* _Problem statement_
Exclude the pictures and transcribe the rest of the data below exactly.

--- START ---

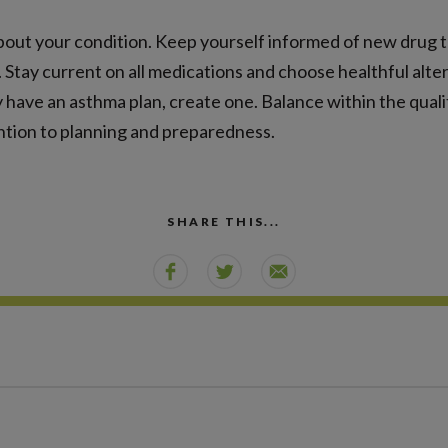
out your condition. Keep yourself informed of new drug 
 Stay current on all medications and choose healthful altern
dy have an asthma plan, create one. Balance within the qualit
ntion to planning and preparedness.
SHARE THIS...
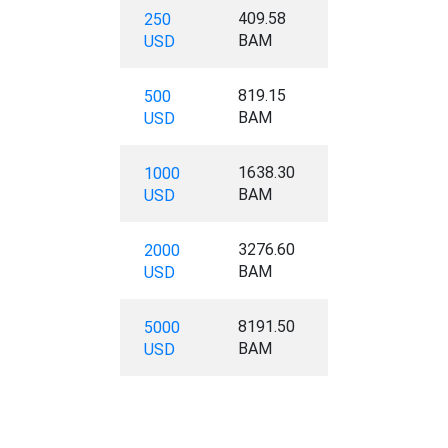
409.58
250
BAM
USD
819.15
500
BAM
USD
1638.30
1000
BAM
USD
3276.60
2000
BAM
USD
8191.50
5000
BAM
USD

--- END ---

* _Task response_
out your condition. Keep yourself informed of new drug 
 Stay current on all medications and choose healthful altern
dy have an asthma plan, create one. Balance within the qualit
ntion to planning and preparedness.
SHARE THIS...
409.58
250
BAM
USD
819.15
500
BAM
USD
1638.30
1000
BAM
USD
3276.60
2000
BAM
USD
8191.50
5000
BAM
USD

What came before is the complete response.